If you eat a pregnant girls food, you’re required to have the baby for her
I bought three dozen eggs at the grocery store and an American Express black card just showed up at my house
If you have a friend who’s a pharmacist, and they are ignoring you, just say this: “I was taking antibiotics for an infection, but I feel better now so I’m not going to finish them.” Trust me, they cannot help themselves. They will respond.
asked my therapist who their therapist was and went to see them. asked them the same thing until i got to the final boss therapist and defeated them with my trainwreck of a life
I just woke up from a dream where a very attractive man with an adorable dog invited me to get ice cream… and I told him, “sorry, I don’t have any condoms,” then walked away. Dream me is as awkward as real me.

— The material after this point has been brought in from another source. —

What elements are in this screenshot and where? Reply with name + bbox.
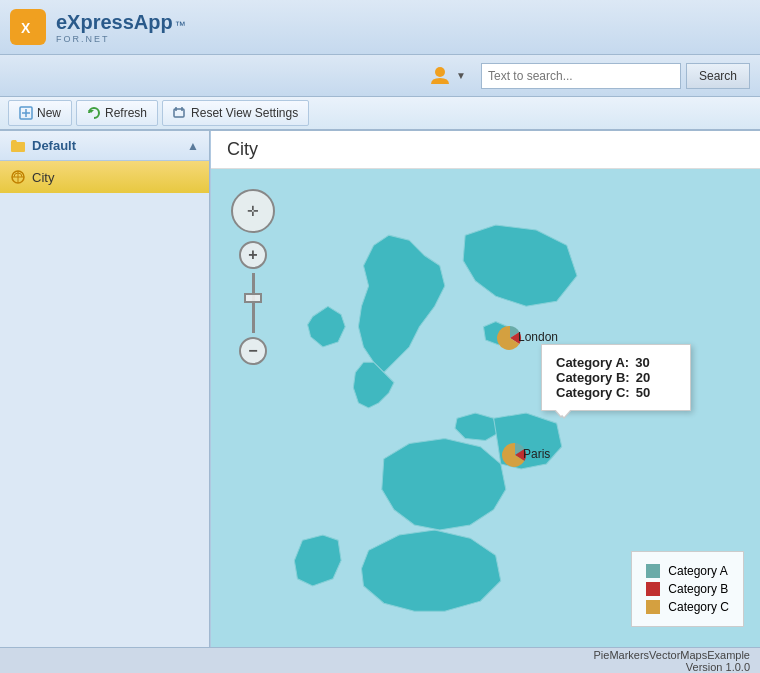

Why are personal grooming products such popular holiday gifts? How gross is everyone the rest of the time?
I’m ugly in California man. I got a job there at a poison control center and they just called me into the room when they needed someone to throw up
Them: This is a knife for cutting cake
Me: [Laughing] Who actually cuts cake
Them:
Me: Oh
People used to laugh when I said I wanted to be a standup comic. Well, no one’s laughing now. Wait.
1818: My dearest Katherine, I write this letter in the hope that it finds you. It has been 3 fortnights since our last correspondence. I fear the lack of communique means you may have finally succumbed to the pox…
2018: Bro i texted u 10 mins ago u ded?
No YOUR a grammar nazi!
All of these jokes are gonna be a lot less funny when I die of laundry.